- What the task requires
Go through the entries below and copy each line containing the word "that".

- Source material
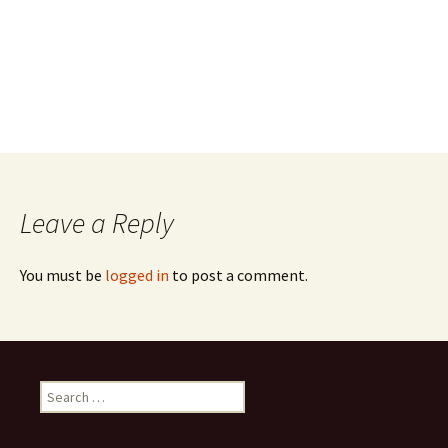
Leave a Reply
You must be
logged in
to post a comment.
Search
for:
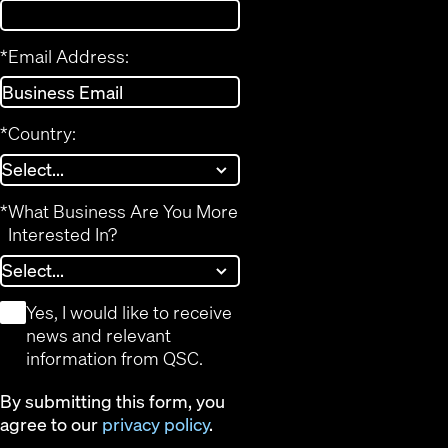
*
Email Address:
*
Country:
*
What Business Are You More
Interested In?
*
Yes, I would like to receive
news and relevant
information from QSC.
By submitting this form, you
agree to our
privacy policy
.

--

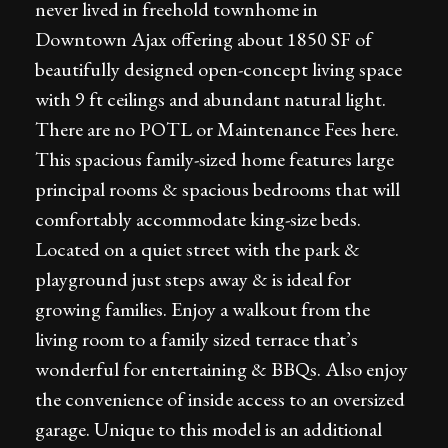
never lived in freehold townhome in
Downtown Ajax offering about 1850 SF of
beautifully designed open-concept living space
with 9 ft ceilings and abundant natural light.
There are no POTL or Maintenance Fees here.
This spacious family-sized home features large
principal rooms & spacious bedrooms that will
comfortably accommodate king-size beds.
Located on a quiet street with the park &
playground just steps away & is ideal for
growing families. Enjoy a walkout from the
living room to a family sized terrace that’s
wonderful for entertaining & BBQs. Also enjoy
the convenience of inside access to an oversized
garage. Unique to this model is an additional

- Result below
principal rooms & spacious bedrooms that will
living room to a family sized terrace that’s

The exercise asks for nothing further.